Here are 5 counter-intuitive lessons from High Sport’s success. Apply these selectively to your brand (or not!).
#1 Don’t “Move Fast And Break Things”
The Standard DTC Playbook: spin up a “minimum viable” iteration of your first product idea ASAP, then use Meta Ads to validate the idea. Use consumer feedback from those orders to refine the product over time.
High Sport’s Approach: spend more than a decade on market immersion and product development before shipping a single product.
Alyssa Zacharay developed the initial idea for High Sport almost a decade before the brand sold its first pair of Kick Flare pants.
Like most fashion founders, she saw white space in the market–clothing that was as polished as traditional RTW, as versatile as an LBD, but as comfortable as athleisure.
Tons of brands have traversed these waters, but most have failed to do justice to all three goals.

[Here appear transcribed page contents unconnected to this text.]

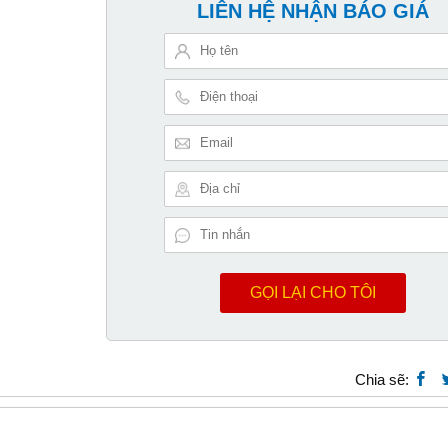
LIÊN HỆ NHẬN BÁO GIÁ
GỌI LẠI CHO TÔI
Chia sẽ:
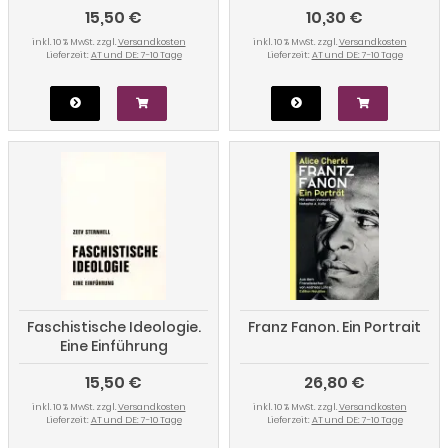
15,50 €
10,30 €
inkl. 10 % MwSt. zzgl.
Versandkosten
inkl. 10 % MwSt. zzgl.
Versandkosten
Lieferzeit:
AT und DE: 7-10 Tage
Lieferzeit:
AT und DE: 7-10 Tage
Faschistische Ideologie.
Franz Fanon. Ein Portrait
Eine Einführung
15,50 €
26,80 €
inkl. 10 % MwSt. zzgl.
Versandkosten
inkl. 10 % MwSt. zzgl.
Versandkosten
Lieferzeit:
AT und DE: 7-10 Tage
Lieferzeit:
AT und DE: 7-10 Tage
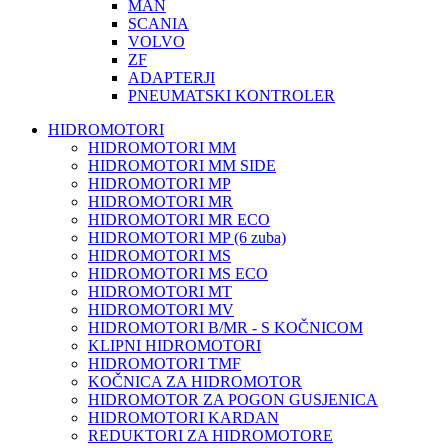
MAN
SCANIA
VOLVO
ZF
ADAPTERJI
PNEUMATSKI KONTROLER
HIDROMOTORI
HIDROMOTORI MM
HIDROMOTORI MM SIDE
HIDROMOTORI MP
HIDROMOTORI MR
HIDROMOTORI MR ECO
HIDROMOTORI MP (6 zuba)
HIDROMOTORI MS
HIDROMOTORI MS ECO
HIDROMOTORI MT
HIDROMOTORI MV
HIDROMOTORI B/MR - S KOČNICOM
KLIPNI HIDROMOTORI
HIDROMOTORI TMF
KOČNICA ZA HIDROMOTOR
HIDROMOTOR ZA POGON GUSJENICA
HIDROMOTORI KARDAN
REDUKTORI ZA HIDROMOTORE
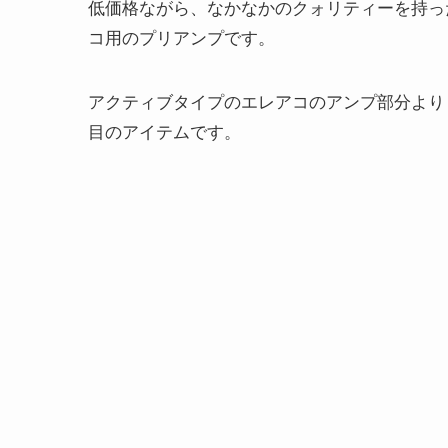
低価格ながら、なかなかのクォリティーを持った
コ用のプリアンプです。
アクティブタイプのエレアコのアンプ部分より
目のアイテムです。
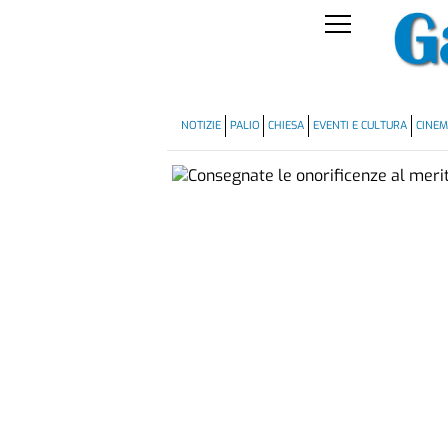
NOTIZIE
PALIO
CHIESA
EVENTI E CULTURA
CINE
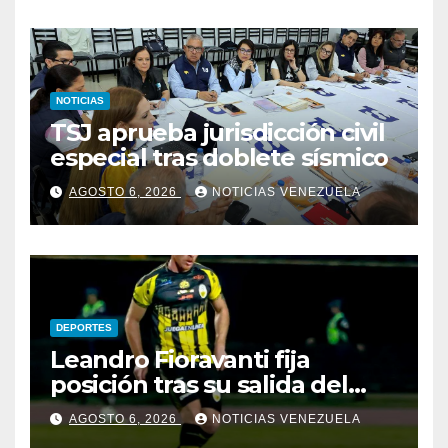
NOTICIAS
TSJ aprueba jurisdicción civil
especial tras doblete sísmico
AGOSTO 6, 2026
NOTICIAS VENEZUELA
DEPORTES
Leandro Fioravanti fija
posición tras su salida del
Deportivo Táchira
AGOSTO 6, 2026
NOTICIAS VENEZUELA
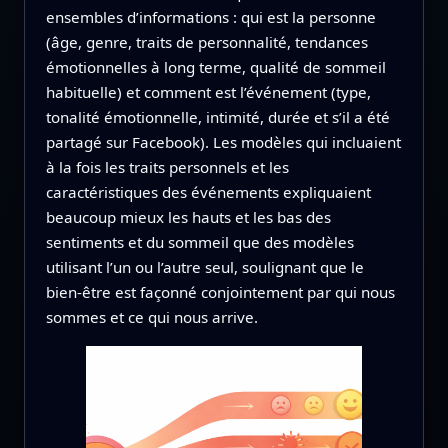
ensembles d’informations : qui est la personne
(âge, genre, traits de personnalité, tendances
émotionnelles à long terme, qualité de sommeil
habituelle) et comment est l’événement (type,
tonalité émotionnelle, intimité, durée et s’il a été
partagé sur Facebook). Les modèles qui incluaient
à la fois les traits personnels et les
caractéristiques des événements expliquaient
beaucoup mieux les hauts et les bas des
sentiments et du sommeil que des modèles
utilisant l’un ou l’autre seul, soulignant que le
bien‑être est façonné conjointement par qui nous
sommes et ce qui nous arrive.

Zacharay spent more than 3 years on fabric development, working with mills to perfect the fiber blend and weave that would do justice to her vision.
Unlike many DTC-first founders, she possessed deep experience in design and product development–decades of experience as a merchandiser at The Row and Khaite. She knew what sold well for the specific customer she had in mind.
You could say that High Sport has been in development for decades, from the moment Zacharay started her career in fashion.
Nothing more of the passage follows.